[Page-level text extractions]

=-=-=-=-=

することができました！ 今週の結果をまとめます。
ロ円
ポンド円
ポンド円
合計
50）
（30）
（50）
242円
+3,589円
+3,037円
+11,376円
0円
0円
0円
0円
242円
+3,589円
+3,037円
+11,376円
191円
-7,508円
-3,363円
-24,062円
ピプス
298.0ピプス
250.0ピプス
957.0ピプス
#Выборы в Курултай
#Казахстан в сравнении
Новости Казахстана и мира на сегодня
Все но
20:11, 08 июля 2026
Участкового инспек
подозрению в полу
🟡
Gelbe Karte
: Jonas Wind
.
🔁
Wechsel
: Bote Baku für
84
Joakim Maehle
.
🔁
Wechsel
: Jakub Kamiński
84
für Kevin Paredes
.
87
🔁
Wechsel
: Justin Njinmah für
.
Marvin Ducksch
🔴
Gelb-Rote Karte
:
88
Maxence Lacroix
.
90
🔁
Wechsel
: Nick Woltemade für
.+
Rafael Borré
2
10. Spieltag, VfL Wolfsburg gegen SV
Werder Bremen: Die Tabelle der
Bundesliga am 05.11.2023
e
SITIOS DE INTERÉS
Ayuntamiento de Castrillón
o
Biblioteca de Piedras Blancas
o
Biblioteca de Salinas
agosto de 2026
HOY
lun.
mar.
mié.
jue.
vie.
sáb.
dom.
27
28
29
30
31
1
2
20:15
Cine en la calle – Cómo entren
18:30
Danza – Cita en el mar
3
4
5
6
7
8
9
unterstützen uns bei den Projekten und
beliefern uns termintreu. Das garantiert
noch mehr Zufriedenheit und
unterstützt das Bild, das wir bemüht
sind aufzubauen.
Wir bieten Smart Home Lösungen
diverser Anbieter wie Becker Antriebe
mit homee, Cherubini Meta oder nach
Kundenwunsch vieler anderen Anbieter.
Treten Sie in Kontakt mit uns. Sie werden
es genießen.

=-=-=-=-=

What is required: Copy out the records in full, matching every line character for character.

Answer space:
することができました！ 今週の結果をまとめます。
ロ円
ポンド円
ポンド円
合計
50）
（30）
（50）
242円
+3,589円
+3,037円
+11,376円
0円
0円
0円
0円
242円
+3,589円
+3,037円
+11,376円
191円
-7,508円
-3,363円
-24,062円
ピプス
298.0ピプス
250.0ピプス
957.0ピプス
#Выборы в Курултай
#Казахстан в сравнении
Новости Казахстана и мира на сегодня
Все но
20:11, 08 июля 2026
Участкового инспек
подозрению в полу
🟡
Gelbe Karte
: Jonas Wind
.
🔁
Wechsel
: Bote Baku für
84
Joakim Maehle
.
🔁
Wechsel
: Jakub Kamiński
84
für Kevin Paredes
.
87
🔁
Wechsel
: Justin Njinmah für
.
Marvin Ducksch
🔴
Gelb-Rote Karte
:
88
Maxence Lacroix
.
90
🔁
Wechsel
: Nick Woltemade für
.+
Rafael Borré
2
10. Spieltag, VfL Wolfsburg gegen SV
Werder Bremen: Die Tabelle der
Bundesliga am 05.11.2023
e
SITIOS DE INTERÉS
Ayuntamiento de Castrillón
o
Biblioteca de Piedras Blancas
o
Biblioteca de Salinas
agosto de 2026
HOY
lun.
mar.
mié.
jue.
vie.
sáb.
dom.
27
28
29
30
31
1
2
20:15
Cine en la calle – Cómo entren
18:30
Danza – Cita en el mar
3
4
5
6
7
8
9
unterstützen uns bei den Projekten und
beliefern uns termintreu. Das garantiert
noch mehr Zufriedenheit und
unterstützt das Bild, das wir bemüht
sind aufzubauen.
Wir bieten Smart Home Lösungen
diverser Anbieter wie Becker Antriebe
mit homee, Cherubini Meta oder nach
Kundenwunsch vieler anderen Anbieter.
Treten Sie in Kontakt mit uns. Sie werden
es genießen.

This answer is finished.